» **Brief**
I would like you to output every record below exactly, apart from the pictures.

» **Source records**
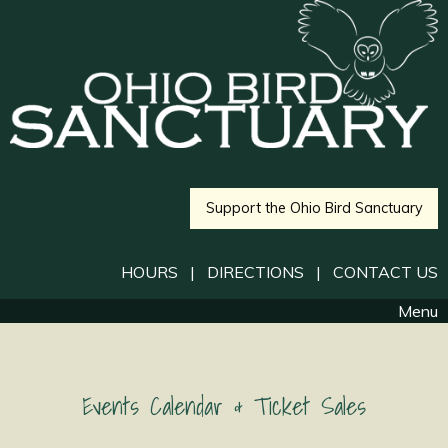
Support the Ohio Bird Sanctuary
HOURS
|
DIRECTIONS
|
CONTACT US
Menu
Events Calendar & Ticket Sales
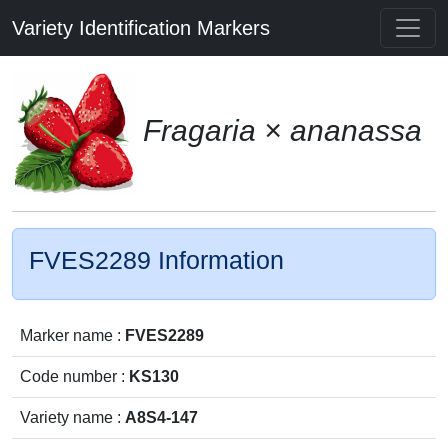
Variety Identification Markers
Fragaria × ananassa
FVES2289 Information
Marker name :
FVES2289
Code number :
KS130
Variety name :
A8S4-147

» **Finished task**
Support the Ohio Bird Sanctuary
HOURS
|
DIRECTIONS
|
CONTACT US
Menu
Events Calendar & Ticket Sales
Variety Identification Markers
Fragaria × ananassa
FVES2289 Information
Marker name :
FVES2289
Code number :
KS130
Variety name :
A8S4-147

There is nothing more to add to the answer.